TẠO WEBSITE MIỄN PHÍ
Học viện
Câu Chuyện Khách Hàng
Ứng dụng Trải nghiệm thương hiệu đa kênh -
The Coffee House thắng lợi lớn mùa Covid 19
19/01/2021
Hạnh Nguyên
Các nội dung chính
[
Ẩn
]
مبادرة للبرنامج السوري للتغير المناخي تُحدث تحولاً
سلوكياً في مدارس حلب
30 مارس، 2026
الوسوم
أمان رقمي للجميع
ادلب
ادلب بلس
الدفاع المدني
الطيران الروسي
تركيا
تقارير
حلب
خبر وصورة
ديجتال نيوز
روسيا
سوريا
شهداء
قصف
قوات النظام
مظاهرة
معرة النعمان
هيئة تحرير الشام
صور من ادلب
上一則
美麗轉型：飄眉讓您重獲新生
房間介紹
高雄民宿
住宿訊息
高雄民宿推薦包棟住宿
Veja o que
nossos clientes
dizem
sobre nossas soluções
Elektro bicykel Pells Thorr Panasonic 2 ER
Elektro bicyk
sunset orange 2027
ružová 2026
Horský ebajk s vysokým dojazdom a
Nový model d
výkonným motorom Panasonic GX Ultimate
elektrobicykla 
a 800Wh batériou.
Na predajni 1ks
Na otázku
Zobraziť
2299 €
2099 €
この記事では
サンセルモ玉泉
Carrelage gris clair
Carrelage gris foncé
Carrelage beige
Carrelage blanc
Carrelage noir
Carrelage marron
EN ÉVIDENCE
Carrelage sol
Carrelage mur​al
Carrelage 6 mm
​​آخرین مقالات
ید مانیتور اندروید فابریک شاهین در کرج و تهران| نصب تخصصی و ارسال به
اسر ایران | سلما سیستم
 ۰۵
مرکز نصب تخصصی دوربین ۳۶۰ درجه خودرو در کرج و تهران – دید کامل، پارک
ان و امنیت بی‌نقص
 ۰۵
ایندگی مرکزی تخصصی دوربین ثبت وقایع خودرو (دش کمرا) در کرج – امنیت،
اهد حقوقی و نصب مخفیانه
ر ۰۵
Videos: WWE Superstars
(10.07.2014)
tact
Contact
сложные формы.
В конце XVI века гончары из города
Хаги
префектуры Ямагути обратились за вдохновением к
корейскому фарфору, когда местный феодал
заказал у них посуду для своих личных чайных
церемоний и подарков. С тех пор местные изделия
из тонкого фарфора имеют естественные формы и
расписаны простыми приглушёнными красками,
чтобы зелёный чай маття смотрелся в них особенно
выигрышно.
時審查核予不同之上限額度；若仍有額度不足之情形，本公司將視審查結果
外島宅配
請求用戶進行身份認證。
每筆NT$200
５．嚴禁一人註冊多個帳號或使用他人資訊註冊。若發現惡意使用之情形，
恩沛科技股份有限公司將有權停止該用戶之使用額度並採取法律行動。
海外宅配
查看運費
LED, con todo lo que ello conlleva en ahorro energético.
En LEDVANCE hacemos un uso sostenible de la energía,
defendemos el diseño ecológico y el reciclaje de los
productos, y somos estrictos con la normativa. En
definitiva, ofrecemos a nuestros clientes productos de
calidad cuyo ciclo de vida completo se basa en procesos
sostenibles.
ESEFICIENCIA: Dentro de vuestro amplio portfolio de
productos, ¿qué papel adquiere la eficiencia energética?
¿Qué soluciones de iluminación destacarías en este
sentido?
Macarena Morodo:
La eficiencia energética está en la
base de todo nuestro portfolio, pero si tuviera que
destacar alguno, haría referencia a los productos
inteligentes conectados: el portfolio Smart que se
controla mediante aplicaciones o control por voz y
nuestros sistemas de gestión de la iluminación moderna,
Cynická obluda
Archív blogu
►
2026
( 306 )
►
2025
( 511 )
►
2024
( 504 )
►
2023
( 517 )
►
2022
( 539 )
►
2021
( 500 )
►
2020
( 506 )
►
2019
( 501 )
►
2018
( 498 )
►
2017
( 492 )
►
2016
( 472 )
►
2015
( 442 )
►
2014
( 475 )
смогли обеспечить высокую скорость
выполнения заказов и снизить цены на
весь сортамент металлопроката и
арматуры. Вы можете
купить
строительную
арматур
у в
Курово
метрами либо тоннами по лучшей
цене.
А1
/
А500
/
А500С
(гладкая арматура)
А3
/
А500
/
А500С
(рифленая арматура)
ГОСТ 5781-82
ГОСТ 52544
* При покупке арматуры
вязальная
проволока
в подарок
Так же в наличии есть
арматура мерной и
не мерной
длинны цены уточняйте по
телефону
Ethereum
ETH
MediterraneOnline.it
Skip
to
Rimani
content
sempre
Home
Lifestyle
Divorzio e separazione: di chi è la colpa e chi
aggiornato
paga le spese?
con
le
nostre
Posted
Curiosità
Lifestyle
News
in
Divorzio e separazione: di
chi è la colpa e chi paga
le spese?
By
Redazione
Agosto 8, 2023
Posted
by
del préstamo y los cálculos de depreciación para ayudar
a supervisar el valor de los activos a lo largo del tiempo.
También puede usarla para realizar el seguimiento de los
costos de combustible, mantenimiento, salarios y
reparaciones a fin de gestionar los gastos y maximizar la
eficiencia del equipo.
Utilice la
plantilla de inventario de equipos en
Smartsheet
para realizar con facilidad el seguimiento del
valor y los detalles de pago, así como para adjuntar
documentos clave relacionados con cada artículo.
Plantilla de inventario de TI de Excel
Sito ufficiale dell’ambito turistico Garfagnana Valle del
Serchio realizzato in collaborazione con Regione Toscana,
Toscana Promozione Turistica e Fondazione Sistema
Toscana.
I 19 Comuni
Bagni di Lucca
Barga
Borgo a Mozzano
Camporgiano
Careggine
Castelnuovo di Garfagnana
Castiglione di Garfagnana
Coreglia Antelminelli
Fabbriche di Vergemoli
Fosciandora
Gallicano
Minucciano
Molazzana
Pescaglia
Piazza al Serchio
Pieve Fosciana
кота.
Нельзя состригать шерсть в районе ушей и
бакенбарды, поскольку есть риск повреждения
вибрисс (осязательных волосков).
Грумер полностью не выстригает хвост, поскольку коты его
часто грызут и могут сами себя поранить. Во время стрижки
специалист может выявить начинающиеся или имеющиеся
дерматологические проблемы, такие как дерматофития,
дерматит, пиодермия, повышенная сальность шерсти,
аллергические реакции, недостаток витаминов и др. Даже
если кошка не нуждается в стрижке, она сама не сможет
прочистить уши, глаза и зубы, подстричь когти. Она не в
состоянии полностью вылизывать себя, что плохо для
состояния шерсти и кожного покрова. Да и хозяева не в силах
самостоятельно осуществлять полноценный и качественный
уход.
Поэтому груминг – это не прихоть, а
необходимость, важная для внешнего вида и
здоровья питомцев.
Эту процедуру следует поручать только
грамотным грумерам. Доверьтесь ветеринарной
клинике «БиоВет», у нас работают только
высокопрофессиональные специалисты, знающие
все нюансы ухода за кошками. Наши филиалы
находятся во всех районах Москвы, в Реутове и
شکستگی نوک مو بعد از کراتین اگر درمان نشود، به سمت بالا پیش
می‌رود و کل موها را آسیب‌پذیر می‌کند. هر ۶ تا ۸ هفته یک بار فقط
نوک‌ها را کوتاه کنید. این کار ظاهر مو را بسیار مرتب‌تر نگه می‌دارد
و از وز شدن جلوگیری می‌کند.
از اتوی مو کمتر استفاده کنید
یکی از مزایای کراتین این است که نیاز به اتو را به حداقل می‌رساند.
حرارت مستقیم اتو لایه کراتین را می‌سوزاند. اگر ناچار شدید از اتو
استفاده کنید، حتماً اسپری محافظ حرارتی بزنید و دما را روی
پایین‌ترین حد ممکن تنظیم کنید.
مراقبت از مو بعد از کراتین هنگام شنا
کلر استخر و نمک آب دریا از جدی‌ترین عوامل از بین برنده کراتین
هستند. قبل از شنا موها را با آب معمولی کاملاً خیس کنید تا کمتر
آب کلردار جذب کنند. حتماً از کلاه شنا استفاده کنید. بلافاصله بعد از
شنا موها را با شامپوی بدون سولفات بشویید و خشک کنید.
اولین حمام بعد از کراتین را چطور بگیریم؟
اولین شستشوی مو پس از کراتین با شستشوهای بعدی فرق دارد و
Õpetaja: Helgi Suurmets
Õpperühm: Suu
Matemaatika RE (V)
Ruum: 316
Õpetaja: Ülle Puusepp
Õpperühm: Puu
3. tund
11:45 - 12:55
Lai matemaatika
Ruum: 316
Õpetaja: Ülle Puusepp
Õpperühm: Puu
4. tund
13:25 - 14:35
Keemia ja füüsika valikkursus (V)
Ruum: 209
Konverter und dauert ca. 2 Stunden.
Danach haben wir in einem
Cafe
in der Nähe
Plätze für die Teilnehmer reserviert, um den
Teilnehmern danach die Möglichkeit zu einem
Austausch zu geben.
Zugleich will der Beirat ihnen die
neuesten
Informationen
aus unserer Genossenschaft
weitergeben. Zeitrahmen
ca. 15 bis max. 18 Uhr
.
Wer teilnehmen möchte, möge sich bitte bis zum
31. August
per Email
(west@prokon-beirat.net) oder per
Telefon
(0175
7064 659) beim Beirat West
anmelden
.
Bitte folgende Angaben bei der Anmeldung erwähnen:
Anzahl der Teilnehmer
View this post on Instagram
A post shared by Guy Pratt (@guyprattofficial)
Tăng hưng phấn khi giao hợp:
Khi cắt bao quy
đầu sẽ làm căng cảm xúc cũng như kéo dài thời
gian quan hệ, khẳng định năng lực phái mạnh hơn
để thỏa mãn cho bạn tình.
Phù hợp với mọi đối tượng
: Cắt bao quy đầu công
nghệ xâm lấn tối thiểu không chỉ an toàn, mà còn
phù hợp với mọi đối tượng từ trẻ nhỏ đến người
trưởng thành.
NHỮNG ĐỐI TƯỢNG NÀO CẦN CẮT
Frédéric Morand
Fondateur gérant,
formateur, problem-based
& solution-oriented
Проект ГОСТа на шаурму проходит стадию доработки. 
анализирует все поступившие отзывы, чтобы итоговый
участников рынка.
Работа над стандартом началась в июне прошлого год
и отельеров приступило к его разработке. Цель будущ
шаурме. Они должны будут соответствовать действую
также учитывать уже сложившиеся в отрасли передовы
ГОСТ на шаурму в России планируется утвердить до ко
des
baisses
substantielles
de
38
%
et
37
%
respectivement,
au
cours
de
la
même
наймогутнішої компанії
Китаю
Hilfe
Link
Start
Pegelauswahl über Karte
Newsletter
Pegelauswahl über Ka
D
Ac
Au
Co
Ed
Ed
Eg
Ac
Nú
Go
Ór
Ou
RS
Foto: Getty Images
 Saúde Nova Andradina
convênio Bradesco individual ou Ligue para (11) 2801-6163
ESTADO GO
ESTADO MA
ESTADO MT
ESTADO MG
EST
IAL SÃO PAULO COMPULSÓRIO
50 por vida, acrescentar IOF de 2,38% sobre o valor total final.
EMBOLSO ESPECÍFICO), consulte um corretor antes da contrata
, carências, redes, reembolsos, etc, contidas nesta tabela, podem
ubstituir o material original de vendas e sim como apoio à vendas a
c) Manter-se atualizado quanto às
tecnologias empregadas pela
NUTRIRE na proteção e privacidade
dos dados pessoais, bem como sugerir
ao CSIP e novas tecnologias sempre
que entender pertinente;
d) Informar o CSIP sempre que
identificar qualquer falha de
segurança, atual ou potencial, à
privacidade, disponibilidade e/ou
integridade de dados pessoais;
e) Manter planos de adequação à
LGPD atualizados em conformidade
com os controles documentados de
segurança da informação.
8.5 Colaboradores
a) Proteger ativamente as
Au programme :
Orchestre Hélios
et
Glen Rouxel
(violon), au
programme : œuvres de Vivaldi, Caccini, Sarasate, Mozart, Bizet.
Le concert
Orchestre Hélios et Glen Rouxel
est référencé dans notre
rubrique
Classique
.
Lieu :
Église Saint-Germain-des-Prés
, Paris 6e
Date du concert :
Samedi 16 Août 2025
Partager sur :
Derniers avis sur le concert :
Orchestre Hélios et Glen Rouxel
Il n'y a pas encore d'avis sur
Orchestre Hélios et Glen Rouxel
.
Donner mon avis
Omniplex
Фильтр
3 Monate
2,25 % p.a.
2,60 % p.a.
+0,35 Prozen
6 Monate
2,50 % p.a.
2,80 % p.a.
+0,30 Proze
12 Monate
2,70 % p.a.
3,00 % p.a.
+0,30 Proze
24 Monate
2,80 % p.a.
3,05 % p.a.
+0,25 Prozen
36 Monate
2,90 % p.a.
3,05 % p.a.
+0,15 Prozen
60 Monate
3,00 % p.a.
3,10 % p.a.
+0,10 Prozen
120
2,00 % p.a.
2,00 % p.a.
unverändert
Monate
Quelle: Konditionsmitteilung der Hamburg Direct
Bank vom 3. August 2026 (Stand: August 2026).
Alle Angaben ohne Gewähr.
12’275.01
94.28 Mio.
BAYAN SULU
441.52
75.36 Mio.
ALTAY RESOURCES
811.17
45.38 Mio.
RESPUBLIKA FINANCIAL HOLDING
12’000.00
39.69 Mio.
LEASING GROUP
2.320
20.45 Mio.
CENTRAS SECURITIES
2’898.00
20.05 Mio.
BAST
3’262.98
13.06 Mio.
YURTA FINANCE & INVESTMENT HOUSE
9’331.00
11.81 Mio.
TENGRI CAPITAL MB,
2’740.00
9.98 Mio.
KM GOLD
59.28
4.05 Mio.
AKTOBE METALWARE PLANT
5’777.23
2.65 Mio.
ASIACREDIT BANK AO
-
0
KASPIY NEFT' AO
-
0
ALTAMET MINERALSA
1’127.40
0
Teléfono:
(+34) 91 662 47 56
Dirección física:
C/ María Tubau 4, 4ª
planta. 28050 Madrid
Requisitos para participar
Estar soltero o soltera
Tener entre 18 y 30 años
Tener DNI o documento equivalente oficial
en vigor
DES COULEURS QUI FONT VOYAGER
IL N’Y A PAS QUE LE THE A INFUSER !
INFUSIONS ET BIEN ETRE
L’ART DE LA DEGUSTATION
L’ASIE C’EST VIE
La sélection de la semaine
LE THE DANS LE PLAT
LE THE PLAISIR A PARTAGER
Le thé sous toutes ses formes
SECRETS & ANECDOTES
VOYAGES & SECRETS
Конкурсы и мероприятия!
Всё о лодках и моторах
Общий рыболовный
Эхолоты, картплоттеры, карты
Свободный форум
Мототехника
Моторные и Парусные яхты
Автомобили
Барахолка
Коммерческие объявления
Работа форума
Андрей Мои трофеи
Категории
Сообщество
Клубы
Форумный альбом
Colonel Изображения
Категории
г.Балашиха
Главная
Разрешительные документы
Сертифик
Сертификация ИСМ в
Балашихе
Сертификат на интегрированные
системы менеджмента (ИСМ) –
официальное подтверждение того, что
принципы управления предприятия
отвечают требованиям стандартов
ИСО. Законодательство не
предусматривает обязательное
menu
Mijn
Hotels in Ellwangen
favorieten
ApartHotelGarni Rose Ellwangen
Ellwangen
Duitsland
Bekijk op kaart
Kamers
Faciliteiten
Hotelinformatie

• _ABOUT THIS TASK_:
Go through the records line by line, and copy each line that holds the string "Carrelage".

• _ANSWER BELOW_:
Carrelage gris clair
Carrelage gris foncé
Carrelage beige
Carrelage blanc
Carrelage noir
Carrelage marron
Carrelage sol
Carrelage mur​al
Carrelage 6 mm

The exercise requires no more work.